On Sun, Mar 6, 2011 at 10:11 AM, Sanjoy Das
<sanjoy at playingwithpointers.com> wrote:> While I was at it, I also took a stab at finishing up one of the TODOs.
I've
> attached the patch for review.
Comments inline.
For those of you following at home, this code is in
InstCombiner::WillNotOverflowSignedAdd(), and the first line of the
initial comment is:
// If one of the operands only has one non-zero bit, and if the
other operand> --- lib/Transforms/InstCombine/InstCombineAddSub.cpp (revision 126747)

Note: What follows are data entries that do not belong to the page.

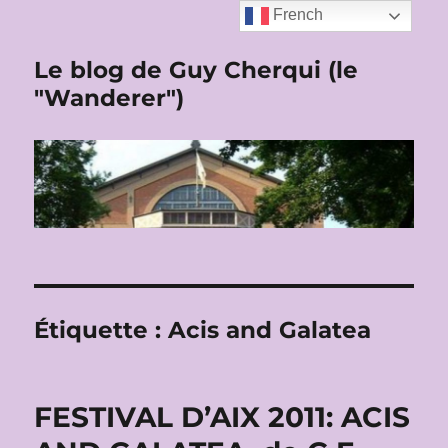
French
Le blog de Guy Cherqui (le
"Wanderer")
Étiquette :
Acis and Galatea
FESTIVAL D’AIX 2011: ACIS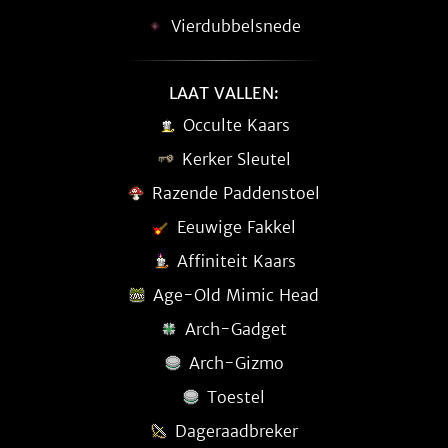
Vierdubbelsnede
LAAT VALLEN:
Occulte Kaars
Kerker Sleutel
Razende Paddenstoel
Eeuwige Fakkel
Affiniteit Kaars
Age-Old Mimic Head
Arch-Gadget
Arch-Gizmo
Toestel
Dageraadbreker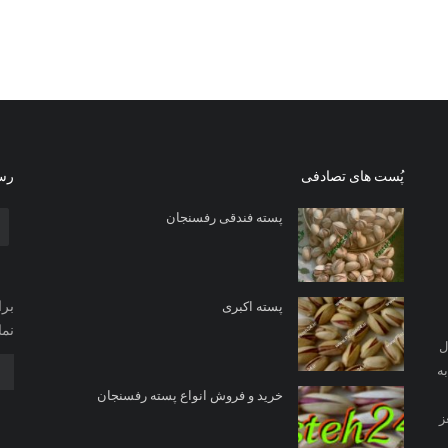
پُست های تصادفی
رسا
پسته فندقی رفسنجان
برا
پسته اکبری
نما
ل
ه
خرید و فروش انواع پسته رفسنجان
ز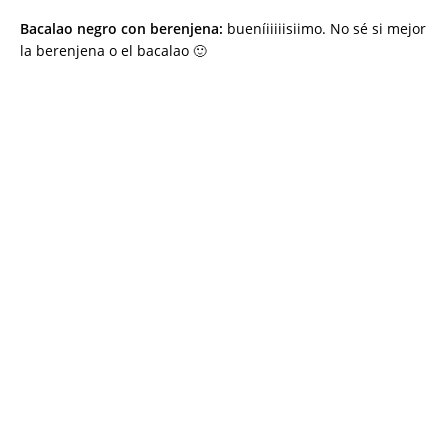
Bacalao negro con berenjena:
bueníiiiiisiimo. No sé si mejor
la berenjena o el bacalao 🙂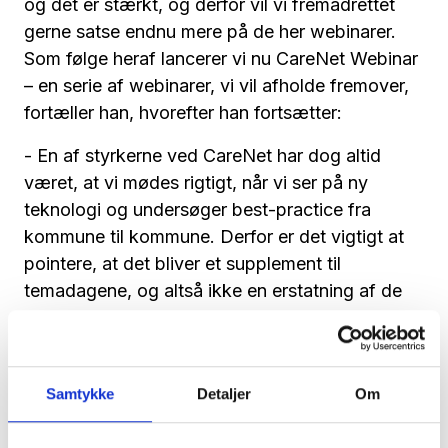
og det er stærkt, og derfor vil vi fremadrettet
gerne satse endnu mere på de her webinarer.
Som følge heraf lancerer vi nu CareNet Webinar
– en serie af webinarer, vi vil afholde fremover,
fortæller han, hvorefter han fortsætter:
- En af styrkerne ved CareNet har dog altid
været, at vi mødes rigtigt, når vi ser på ny
teknologi og undersøger best-practice fra
kommune til kommune. Derfor er det vigtigt at
pointere, at det bliver et supplement til
temadagene, og altså ikke en erstatning af de
fysiske arrangementer.
Samtidig påpeger Anders, at han rigtig gerne vil
høre fra medlemmerne, hvilke andre temaer til
Samtykke
Detaljer
Om
webinarer, der måtte være ønske for.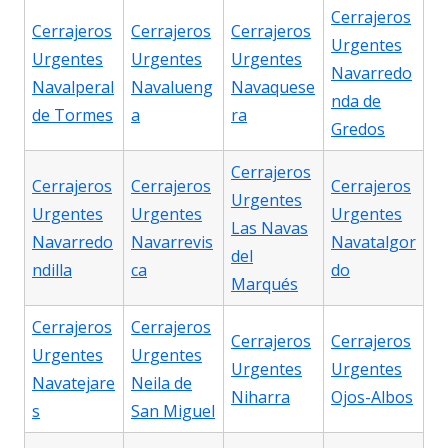
Cerrajeros
Cerrajeros
Cerrajeros
Cerrajeros
Urgentes
Urgentes
Urgentes
Urgentes
Navarredo
Navalperal
Navalueng
Navaquese
nda de
de Tormes
a
ra
Gredos
Cerrajeros
Cerrajeros
Cerrajeros
Cerrajeros
Urgentes
Urgentes
Urgentes
Urgentes
Las Navas
Navarredo
Navarrevis
Navatalgor
del
ndilla
ca
do
Marqués
Cerrajeros
Cerrajeros
Cerrajeros
Cerrajeros
Urgentes
Urgentes
Urgentes
Urgentes
Navatejare
Neila de
Niharra
Ojos-Albos
s
San Miguel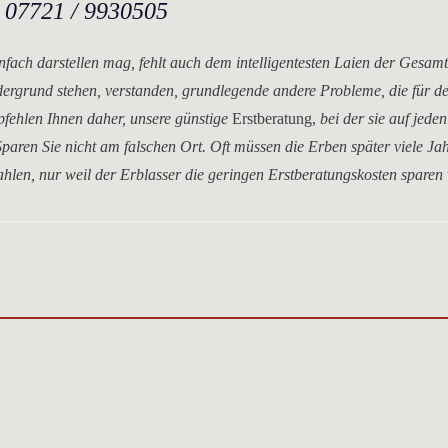
.
07721 / 9930505
nfach darstellen mag, fehlt auch dem intelligentesten Laien der Gesam
dergrund stehen, verstanden, grundlegende andere Probleme, die für d
mpfehlen Ihnen daher, unsere
günstige
Erstberatung,
bei der sie auf jeden
paren Sie nicht am falschen Ort. Oft müssen die Erben später viele Ja
hlen, nur weil der Erblasser die geringen Erstberatungskosten sparen 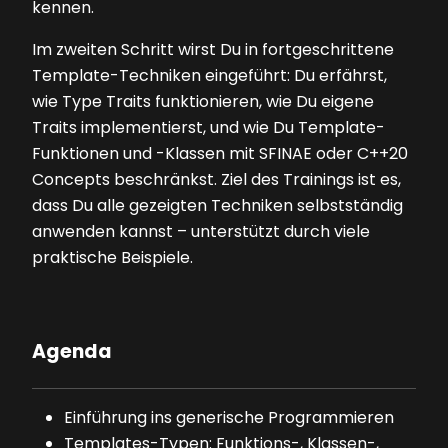
kennen.
Im zweiten Schritt wirst Du in fortgeschrittene
Template-Techniken eingeführt: Du erfährst,
wie Type Traits funktionieren, wie Du eigene
Traits implementierst, und wie Du Template-
Funktionen und -Klassen mit SFINAE oder C++20
Concepts beschränkst. Ziel des Trainings ist es,
dass Du alle gezeigten Techniken selbstständig
anwenden kannst – unterstützt durch viele
praktische Beispiele.
Agenda
Einführung ins generische Programmieren
Templates-Typen: Funktions-, Klassen-,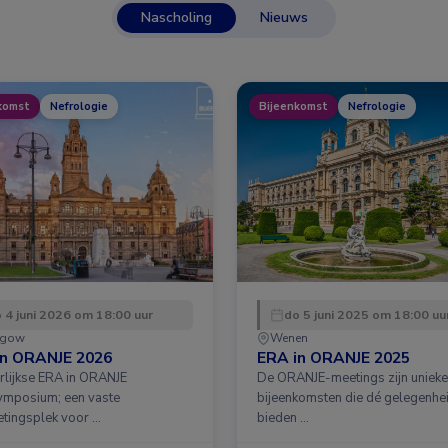
Nascholing
Nieuws
komst
Nefrologie
Bijeenkomst
Nefrologie
 4 juni 2026 om 18:00 uur
do 5 juni 2025 om 18:00 uu
sgow
Wenen
in ORANJE 2026
ERA in ORANJE 2025
arlijkse ERA in ORANJE
De ORANJE-meetings zijn unieke
ymposium; een vaste
bijeenkomsten die dé gelegenhe
tingsplek voor …
bieden …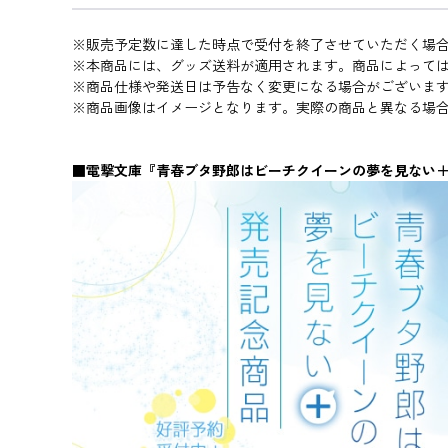
※販売予定数に達した時点で受付を終了させていただく場
※本商品には、グッズ送料が適用されます。商品によって
※商品仕様や発送日は予告なく変更になる場合がございま
※商品画像はイメージとなります。実際の商品と異なる場
■電撃文庫『青春ブタ野郎はビーチクイーンの夢を見ない＋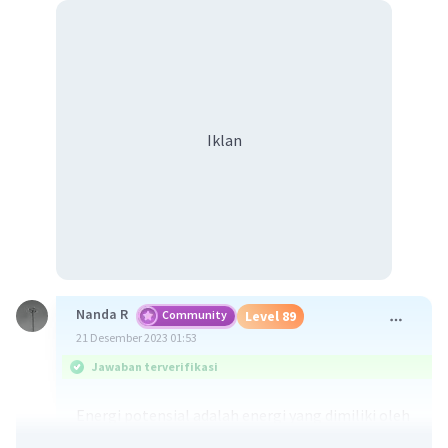
Iklan
Nanda R
Community
Level 89
21 Desember 2023 01:53
Jawaban terverifikasi
Energi potensial adalah energi yang dimiliki oleh
suatu benda akibat adanya pengaruh tempat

> +++ lib/Transforms/InstCombine/InstCombineAddSub.cpp (working copy)
> @@ -77,9 +77,55 @@
> // has a known-zero bit in a more significant place than it (not
including the
> // sign bit) the ripple may go up to and fill the zero, but won't
change the
> // sign. For example, (X & ~4) + 1.
> -
> - // TODO: Implement.
> -
> +
> + int32_t power;
> +
> + {
> + int width = LHS->getType()->getScalarSizeInBits();
This should be an unsigned, like the result type of getScalarSizeInBits().
> + APInt mask(width, 0), zeroes(width, 0), ones(width, 0);
> + mask.setAllBits();
An easier way to get an all-one mask would be to construct it as
'APInt mask(width, -1, true)'.
> + ComputeMaskedBits(LHS, mask, zeroes, ones);
> + zeroes.flipAllBits();
> +
> + if ((power = ones.exactLogBase2()) != -1 && zeroes == ones) {
It would probably be cleaner to assign 'power' outside the condition.
I don't think you're handling the case where the only set bit is the
sign bit correctly; in that case the value is the most negative number
possible, so you only need to check that the other side is
non-negative. See below for how to handle this.
This is also the only place where above 'zeroes' is used at the
moment. It might be better not change zeroes itself here so it can be
reused in the next block (see below). Use something like '~zeroes
=ones'. Alternatively something like '(zeroes |
ones).isAllOnesValue()'
would work too, since they won't share any bits.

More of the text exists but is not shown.